Successful CAR-T treatments burst onto the immuno-oncology [IO] scene earlier this decade, and their compelling clinical data for blood cancers (overall remission rates above 50%) led to rapid regulatory approvals for Yescarta (Kite–Gilead) and Kymriah (Novartis) beginning in 2017. These approvals helped accelerate the growth of cell therapy clinical trials (now over 1,000 worldwide) and financings, which increased 73% to $13.3B in 2018.
However, first-generation IO cell therapies are of the “patient-specific,” autologous variety, which require a logistically complex, two-week, costly manufacturing process that ultimately drives pricing to greater than $350,000 per patient. Additionally, there are identified safety risks, including neurotoxicity, the now controllable — but nevertheless violent — cytokine release syndrome. There are also concerns about the continued use of viral vectors to perform the genetic reprogramming of T cells. However, the future for advanced therapies is bright, with next-gen IO products in position to overcome those issues while expanding indications to solid tumors. Beyond oncology, cell therapies and 3D bioprinting techniques are in development with the potential to revolutionize fields from neurology to transplantation.
The FDA estimates that, by 2025, there may be 10–20 new cell and gene therapies (C/GT) approved per year. Some of those will be in IO, where the switch from autologous treatments to lower cost “off-the-shelf” (allogeneic) products may be realized. Strategies to “go-allo” include the use of alternative cell types. Natural killer (NK) cells, macrophages and induced pluripotent stem cells (iPSCs) plus new gene-editing tools are facilitating the creation of creatively named “Armored CARs,” “TaNKs,” and other next-gen products, which have the potential for greater efficacy and lower costs. Additionally, new “non-viral” gene delivery methods (e.g., transposon systems, mRNA technologies and synthetic DNA nanocarriers) provide new capabilities while improving safety.
Meanwhile, outside the field of oncology, allogeneic mesenchymal stromal cell (MSC)-based therapies continue to make slower yet steady progress for indications ranging from Crohn’s disease (EMA approval of TiGenix–Takeda’s Alofisel in 2018) to multiple sclerosis, ischemic stroke and congestive heart failure (note Mesoblast’s active 600-patient phase III trial). CRISPR and other gene-editing tools hold significant promise for MSC use in inflammatory disease indications, too. Some innovators even seek to use those tools to modify MSCs to turn them into “drug delivery systems,” given the cells’ innate ability to “home” to sites of immune dysfunction.

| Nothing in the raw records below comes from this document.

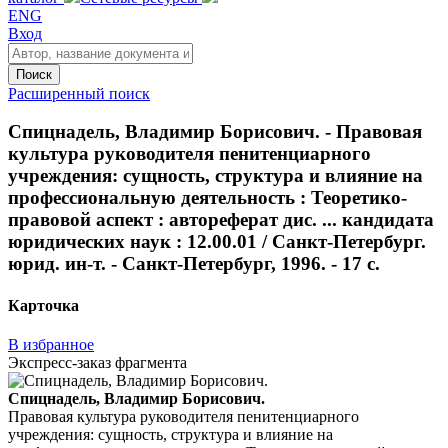
ENG
Вход
Поиск
Расширенный поиск
Спицнадель, Владимир Борисович. - Правовая
культура руководителя пенитенциарного
учреждения: сущность, структура и влияние на
профессиональную деятельность : Теоретико-
правовой аспект : автореферат дис. ... кандидата
юридических наук : 12.00.01 / Санкт-Петербург.
юрид. ин-т. - Санкт-Петербург, 1996. - 17 с.
Карточка
В избранное
Экспресс-заказ фрагмента
Спицнадель, Владимир Борисович.
Правовая культура руководителя пенитенциарного
учреждения: сущность, структура и влияние на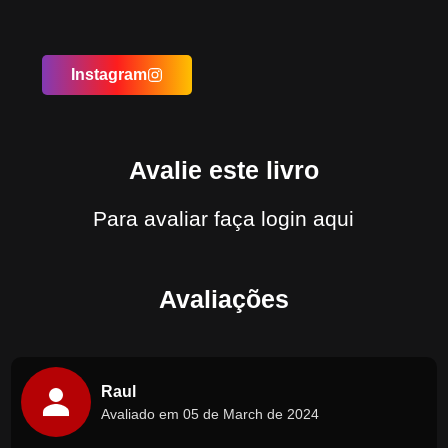
Instagram
Avalie este livro
Para avaliar
faça login aqui
Avaliações
Raul
Avaliado em 05 de March de 2024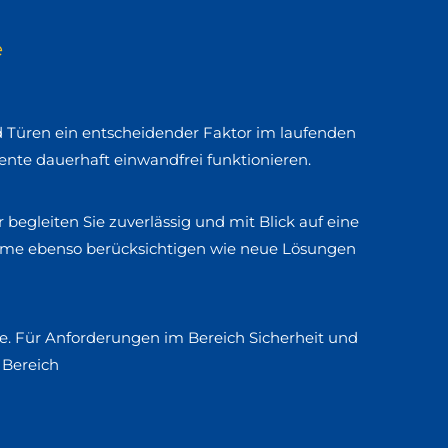
e
 Türen ein entscheidender Faktor im laufenden
nte dauerhaft einwandfrei funktionieren.
egleiten Sie zuverlässig und mit Blick auf eine
teme ebenso berücksichtigen wie neue Lösungen
ite. Für Anforderungen im Bereich Sicherheit und
 Bereich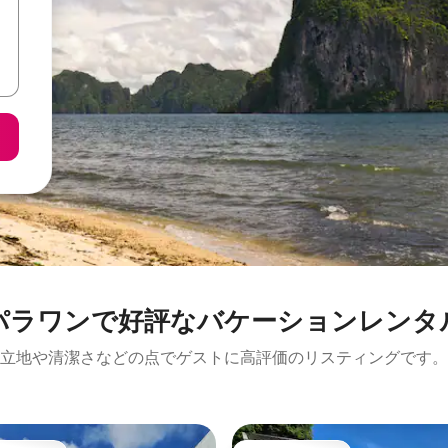
パラワンで好評なバケーションレンタ
立地や清潔さなどの点でゲストに高評価のリスティングです。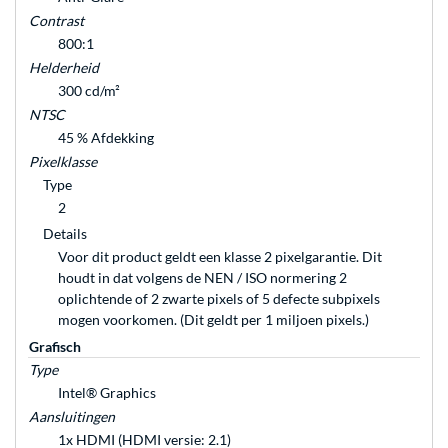
Contrast
800:1
Helderheid
300 cd/m²
NTSC
45 % Afdekking
Pixelklasse
Type
2
Details
Voor dit product geldt een klasse 2 pixelgarantie. Dit
houdt in dat volgens de NEN / ISO normering 2
oplichtende of 2 zwarte pixels of 5 defecte subpixels
mogen voorkomen. (Dit geldt per 1 miljoen pixels.)
Grafisch
Type
Intel® Graphics
Aansluitingen
1x HDMI (HDMI versie: 2.1)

The development of iPSC-based cell therapies is yet another promising category. The field was catalyzed by Bayer/Versant Ventures’ enormous $225M Series A investment that created BlueRock Therapeutics in 2016. Leading with a dopaminergic neuron product, BlueRock hopes to address critical unmet clinical needs in Parkinson’s disease, among others.
Biofabrication – the Next Big Thing in Biologics?
With 20 people dying in the United States each day waiting for an organ transplant, the need for alternatives to organ donations grows unabated. Fortunately, technologies are continuing to emerge that combine bioinks (cells), biopapers (scaffolds), bioprinters and other materials to create biofabricated tissues. This will be a challenging task, no doubt, but a number of companies already have active development programs underway, including Biostage’s work on a lab-produced esophagus, Orgenesis’ liver constructs, and United Therapeutics’ endeavor to build the XenoLung.
The Future of Biologics M&A Activity
The past appears to be the prologue for advanced therapies. Like monoclonal antibody deals in the late 2000s, cell therapy deals are ramping in the back half of this decade, recently punctuated by BMS’ $74B pickup of Celgene. The heat is on in biologics manufacturing M&A, too. Danaher grabbed GE’s BioProcess business for $21B to pair with their Pall Life Science holding. Meanwhile, a couple of CDMOs made grabs for viral vector capability and capacity. Thermo Fisher shelled out $1.7B for Brammer Bio, and Catalent paid $1.2B for Paragon Bioservices, within weeks of one another. It is remarkable that Paragon had only just held the grand opening of its new viral vector facility four days before its deal with Catalent was announced.
It’s hard to imagine the field getting any hotter over the coming years. However, with therapeutic proteins far from “mature,” cell and gene therapies just entering the growth stage of their life cycle and the field of biofabrication hardly even out of the gate, there’s almost certainly much more to come. So, hold on to your hat: there is plenty of activity in advanced therapies, bioprocess systems and biologics CDMOs in the forecast.